Chungking Express, Happy Together

reviewed May 2002

Chungking Express is really two movies in one.  Wong Kar-wai's melancholy look at love, engaging and beautifully done, gives us two vignettes (the transition between them is a bit confusing) of lost love dealt with in different ways.  In the first, a lovelorn Hong Kong policeman (Takeshi Kaneshiro, who's tremendously appealing) treats his heartbreak like a talisman, believing that if he does exactly the right rituals, his lover will come back.  The second also stars a policeman (Tony Leung Chiu Wai) whose girlfriend has left him; while he mopes and holds touching conversations with his shirts and washcloths, the girl (Faye Wong) who works at the lunch counter where he eats every day, fascinated by the downcast cop, sneaks into his apartment to rearrange his things.  The movie is gorgeously shot (amazing considering it was apparently shot in "found locations" and only with available light, sort of a Dogmesque approach) and deeply empathetic, much like Wong's later In the Mood for Love, though Chungking Express moves a little faster.  Highly recommended.

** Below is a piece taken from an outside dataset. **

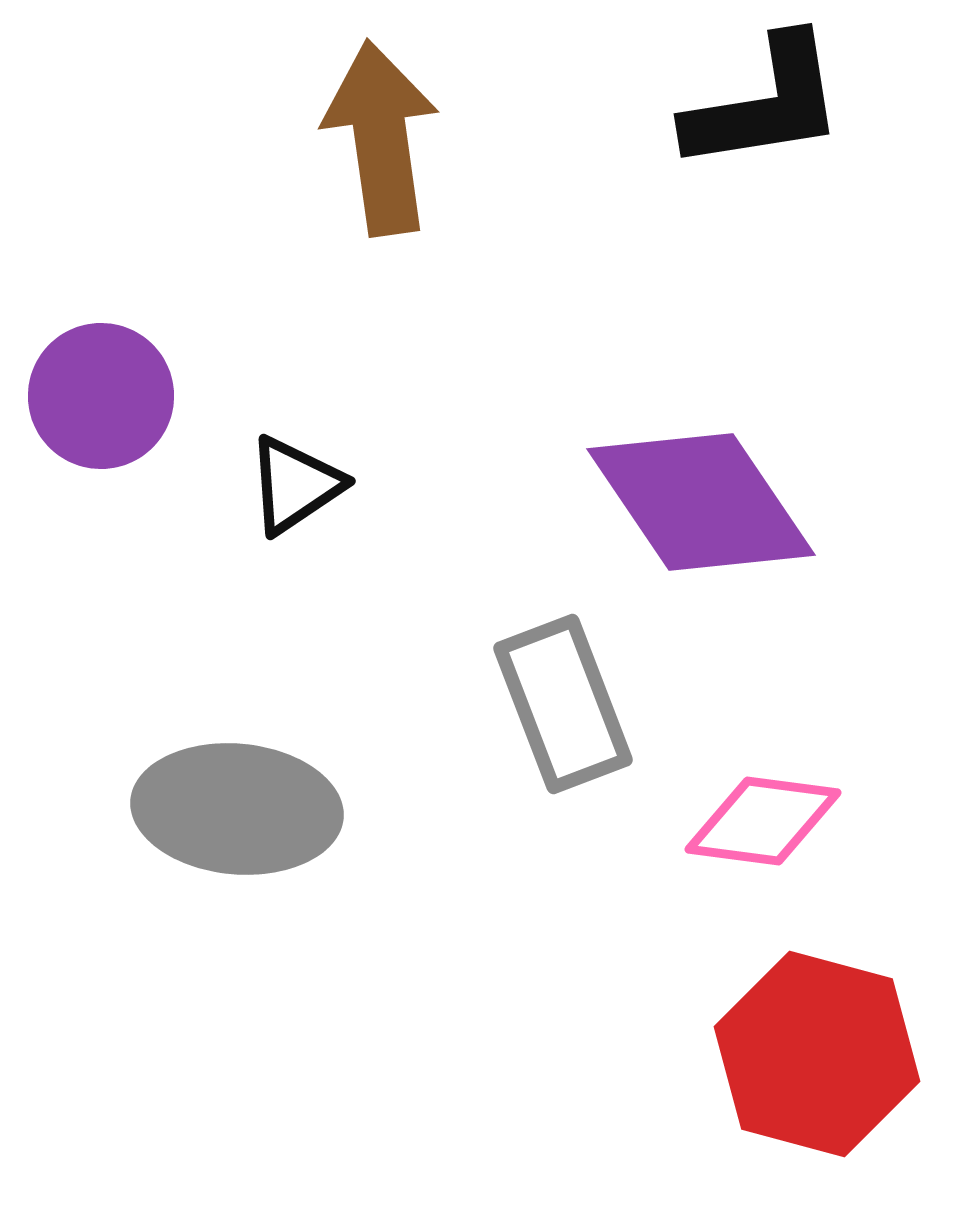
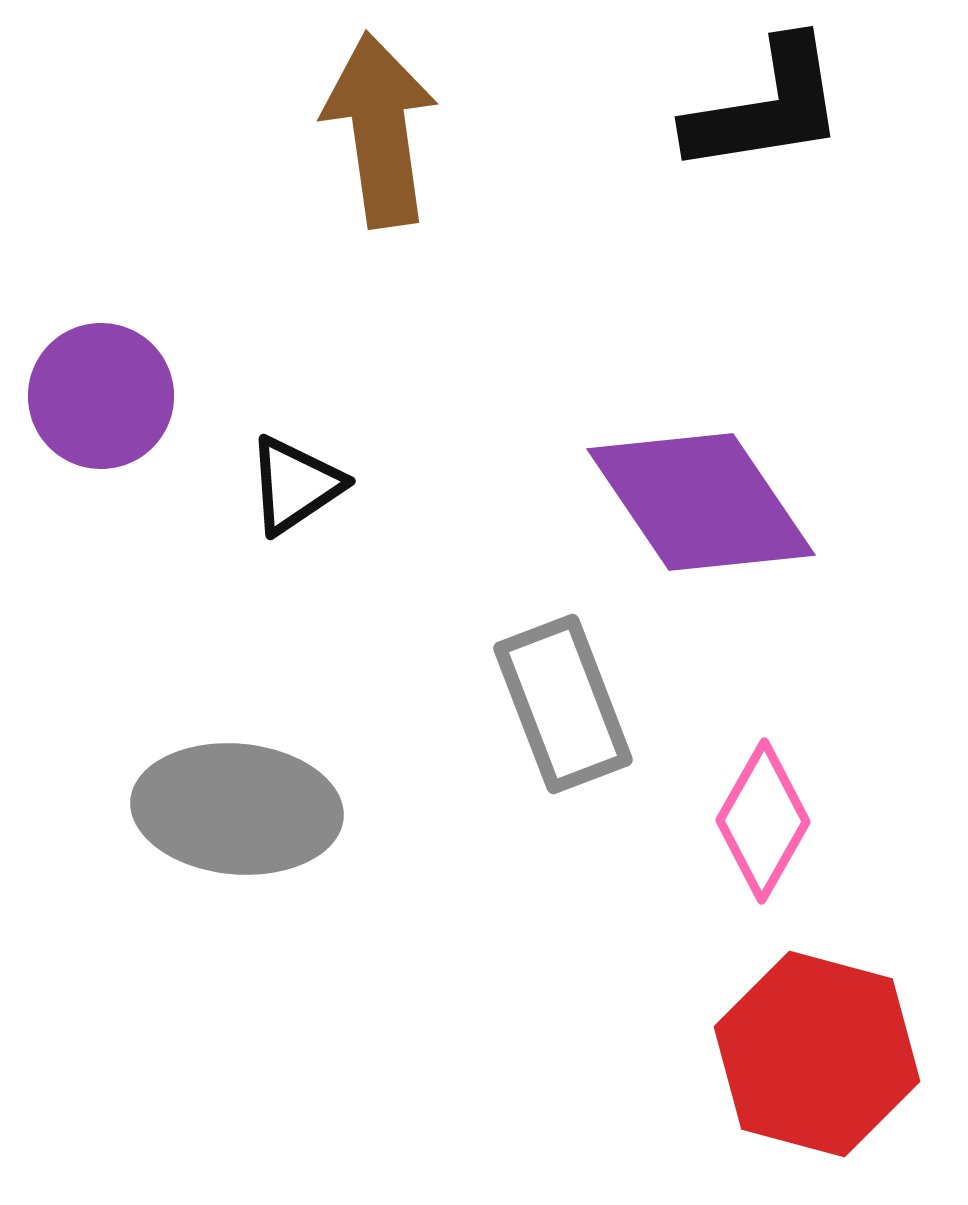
black L-shape: moved 1 px right, 3 px down
brown arrow: moved 1 px left, 8 px up
pink diamond: rotated 68 degrees counterclockwise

Wong's Happy Together is less successful, a self-consciously arty film about a gay Chinese couple who bicker their way through Argentina, breaking up and reuniting, hurling insults at each other.  It doesn't help that neither character is particularly likable:  Ho (Leslie Cheung) is cruel and manipulative, but Lai (Tony Leung Chiu Wai) is a doormat.  Watching the unpleasantries between them gets old fast.  The intrusive cinematography is the opposite of Chungking Express's organic, flowing camera work.  Here, the film changes from black and white (Lai's face was made for the shadows and starkness of black and white) to color for no apparent reason.  The movie annoyed me so much, especially because I watched it right after seeing Chungking Express, that I fast-forwarded, wandered in and out of the room, and finally shut it off.